In addition to the network-based indicators we also included information on the number of conferences visited by each author based on MAG data, independent of whether such visits resulted in the publication of a conference proceeding listed in Elsevier Scopus. We added this information into our models as a further independent variable.

General control variables

We selected a number of control variables from Scopus. These reflect aspects and personal characteristics which, according to earlier studies, can be assumed to influence an author’s general propensity for publication, and should therefore be controlled for. They include scientific age (time since first publication entry in the Scopus database), with the assumption that scientists who have been part of the system for longer on average reach a higher number of citations, as well as gender (coded 1 for females and 0 for males), with the assumption that females are disadvantaged in the science system, reaching a lower number of citations on average. In addition, we added a set of dummy variables controlling for affiliation type (private firm/ public research institution/ university) and field of science (Scopus ASJC classification at the 2-digit level). Finally, we added the number of publications and the number of conference proceeding publications as control variables to our models in order to control for an author’s total publication output.

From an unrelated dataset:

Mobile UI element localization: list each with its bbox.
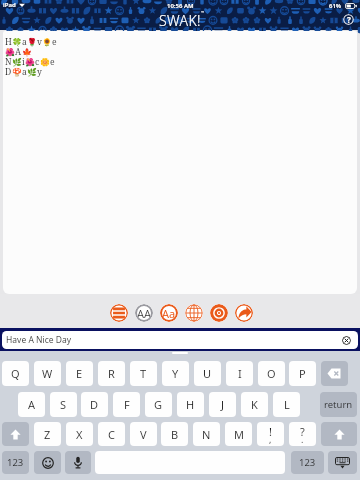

This leaves us with a final dataset of 576,189 German authors, including the dependent variables and control variables calculated from Scopus as well as the independent variables derived from the network analyses based on Scopus and MAG data.

The models

Our aim was to test whether scientific networks, measured by co-publications and co-presence at conferences, are related to academic performance as indicated by citation measures. Therefore, we ran a series of ordinary least square (OLS) regression models, using the network measures for co-publications and conference proceedings as well as the number of conference visits as our main independent variables. In addition, we added control variables. In order to be able to compare the size of the coefficients within the respective models, all independent variables and controls were z-standardised.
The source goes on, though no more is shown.